Aujourd’hui, Bajen retient une chose : la chaleur humaine. « J’ai eu des relations cordiales avec tout le monde. Dans toutes les facultés, si vous demandez Fatim Diop, on me connaît », se félicite celle qui se souviendra sans doute de la solidarité et du club de thé à la DFC.   

Les témoignages émouvants 

Les agents du rectorat l’ont bien compris, eux qui ont tenu à lui rendre un hommage mérité, samedi dernier, devant sa famille avant son départ. A cette occasion, les témoignages ont été unanimes sur ses qualités humaines. ‘’Tata Fatim’’, ‘’ma maman’’, ‘’mère nandité’’ ont été des mots qui témoignent à suffisance de ses relations.   

Le Directeur des Affaires pédagogiques, représentant du recteur, les a résumés avec la lettre ‘’F’’.  « Mme Diop a formé beaucoup de monde, elle est donc une formatrice. Elle est aussi fédératrice, familière, forte et franche », déclare Kharouna Talla.   

Durant plus de 3 décennies, elle a vu des personnes de différents tempéraments. Mais elle a toujours su gérer, consciente du fait que son poste est éminemment social. « Certains venaient fatigués. J’essayais toujours de discuter, de rassurer, de consoler. »   

C’est d’ailleurs le viatique qu’elle veut laisser à la jeunesse avant d’aller profiter d’un repos bien mérité auprès des siens. « Dans toute chose, l’accueil joue un rôle important. Il faut savoir parler aux gens », conseille-t-elle.  

L’année blanche de 1988 

Si Madame Diop a fait carrière à l’Université, c’est que le destin l’a voulu ainsi, lui qui change très souvent les plans de départ. Originaire du Fouta, Fatim Ba est née à Kaolack suite à une affectation de son père venu de Gamadji Saaré. La petite fait ses études primaires à l’école Sara Ndiougary. Après le bac en 1987, l’ancienne élève du lycée Waldiodio Ndiaye débarque à Dakar.  
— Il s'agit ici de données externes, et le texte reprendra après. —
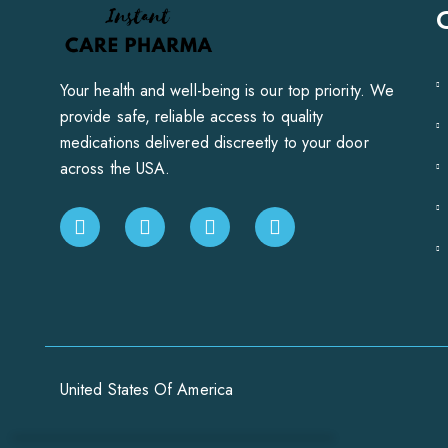
Your health and well-being is our top priority. We
provide safe, reliable access to quality
medications delivered discreetly to your door
across the USA.
United States Of America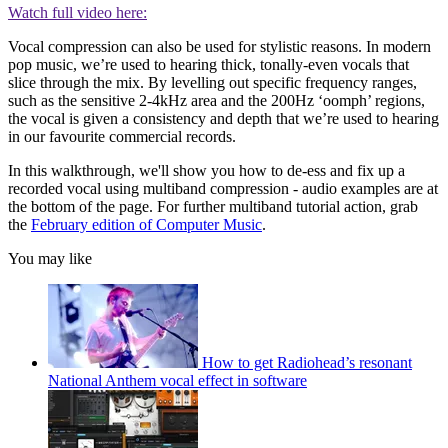
Watch full video here:
Vocal compression can also be used for stylistic reasons. In modern
pop music, we’re used to hearing thick, tonally-even vocals that
slice through the mix. By levelling out specific frequency ranges,
such as the sensitive 2-4kHz area and the 200Hz ‘oomph’ regions,
the vocal is given a consistency and depth that we’re used to hearing
in our favourite commercial records.
In this walkthrough, we'll show you how to de-ess and fix up a
recorded vocal using multiband compression - audio examples are at
the bottom of the page. For further multiband tutorial action, grab
the
February edition of Computer Music
.
You may like
How to get Radiohead’s resonant
National Anthem vocal effect in software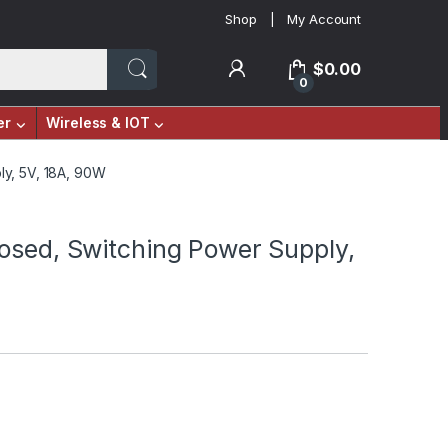
Shop
My Account
$
0.00
0
er
Wireless & IOT
ly, 5V, 18A, 90W
osed, Switching Power Supply,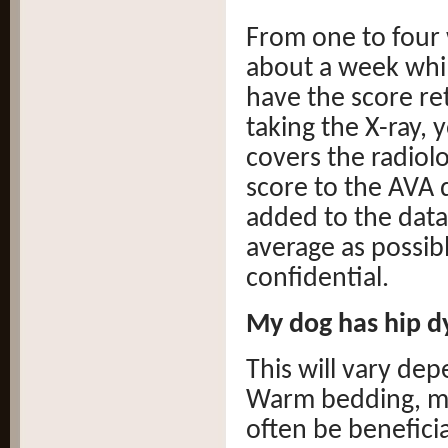
From one to four w
about a week whil
have the score re
taking the X-ray, 
covers the radiol
score to the AVA 
added to the data
average as possib
confidential.
My dog has hip dy
This will vary dep
Warm bedding, mo
often be beneficia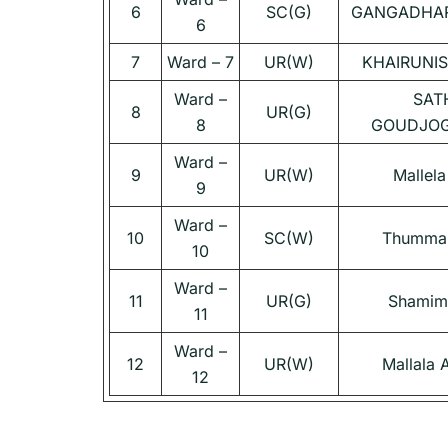
6
SC(G)
GANGADHAR
6
7
Ward – 7
UR(W)
KHAIRUNI
Ward –
SAT
8
UR(G)
8
GOUDJOG
Ward –
9
UR(W)
Mallela
9
Ward –
10
SC(W)
Thumma 
10
Ward –
11
UR(G)
Shamim
11
Ward –
12
UR(W)
Mallala
12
Dans les premiers jours, les os de la Kaolackoise, habituée à une forte chaleur, seront pleinement mordus par la fraicheur dakaroise. C’est d’ailleurs un des souvenirs marquants de son premier séjour à la capitale. Heureusement pour elle, la température sera contrebalancée par une chaleur fraternelle qu’elle retrouve chez sa grande sœur à Sicap Liberté. L’intégration se fera ensuite sans souci, puisque les réflexes d’un citadin étaient bien ancrés chez l’enfant du Saloum.  

A Dakar, Fatim Ba devait suivre une formation en finance. Mais un contexte politique particulier va mettre un coup de frein à ses études. En 1988, le Sénégal connaît une année blanche suite à des tensions postélectorales. Elle arrête ses études et parvient à trouver un poste à Attijariwafa bank, actuelle Cbao. Un poste qu’elle n’a jamais occupé. « La tension en ville était telle que je n’arrivais pas à accéder au bureau », se souvient-elle.   
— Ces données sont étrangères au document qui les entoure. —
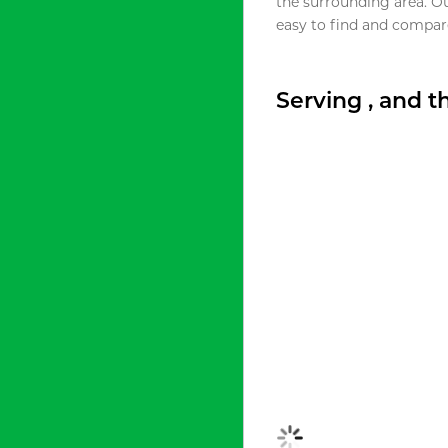
the surrounding area. O
easy to find and compare
Serving , and 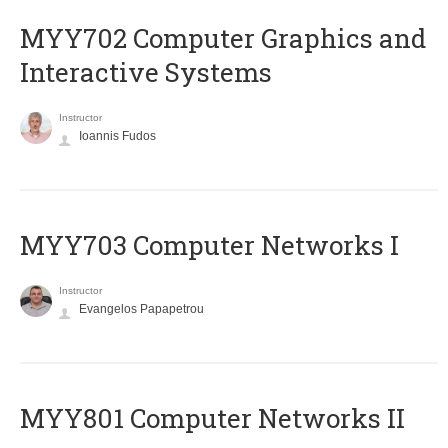
MYY702 Computer Graphics and
Interactive Systems
Instructor
Ioannis Fudos
MYY703 Computer Networks I
Instructor
Evangelos Papapetrou
MYY801 Computer Networks II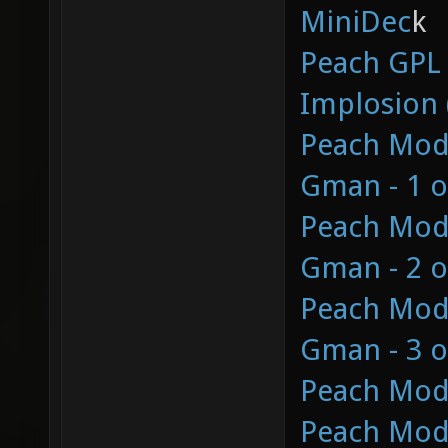
MiniDec
k
Peach GPL
Implosion 
Peach Mod 
Gman - 1 o
Peach Mod 
Gman - 2 o
Peach Mod 
Gman - 3 o
Peach Mod
Peach Mod 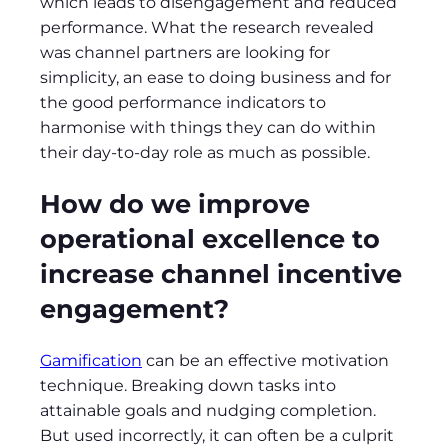
which leads to disengagement and reduced
performance. What the research revealed
was channel partners are looking for
simplicity, an ease to doing business and for
the good performance indicators to
harmonise with things they can do within
their day-to-day role as much as possible.
How do we improve
operational excellence to
increase channel incentive
engagement?
Gamification
can be an effective motivation
technique. Breaking down tasks into
attainable goals and nudging completion.
But used incorrectly, it can often be a culprit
La rigueur d’un père et le militantisme clandestin 

Elle finit par renoncer après avoir trouvé une place à l’université de Dakar. A l’époque, les salaires étaient particulièrement bas dans cette institution. C’est pourquoi d’ailleurs Bajen éprouve un certain respect à l’égard des leaders syndicaux qui ont été à la pointe de la revendication pour une revalorisation salariale.   

Fille d’un inspecteur de police, Fatim Ba connait ce qu’est une éducation rigoureuse, sans la moindre concession. « Mon père était très dur. À la maison, c’est comme dans un camp militaire. Dès qu’on entend son véhicule, on se passe l’information. C’est le silence total. »   
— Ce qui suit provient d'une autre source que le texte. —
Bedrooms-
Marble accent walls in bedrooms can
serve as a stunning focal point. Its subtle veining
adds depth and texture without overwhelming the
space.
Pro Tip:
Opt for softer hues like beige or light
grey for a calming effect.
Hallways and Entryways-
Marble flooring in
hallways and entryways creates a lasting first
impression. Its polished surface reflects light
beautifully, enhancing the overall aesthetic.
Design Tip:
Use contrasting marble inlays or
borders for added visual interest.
Ironie du sort, le père intraitable verra sa maison devenir un lieu de contestation du pouvoir en place. Ses enfants sont membres de And Jëf clandestin. Parmi eux, un dirigeant du mouvement étudiant qui sera enrôlé de force dans l’armée par le pouvoir de Senghor.  

C’est dans cette ambiance que l’adolescente va subir l’influence politique de ses grands frères. « Nous avions investi le mouvement navétane pour véhiculer des idées dans les ASC. J’étais aussi chanteuse dans le groupe Caada-ji. C’est cette formation qui me facilite partout mon intégration. » Une intégration si parfaitement réussie à l’Ucad que Bajen manque déjà à la communauté.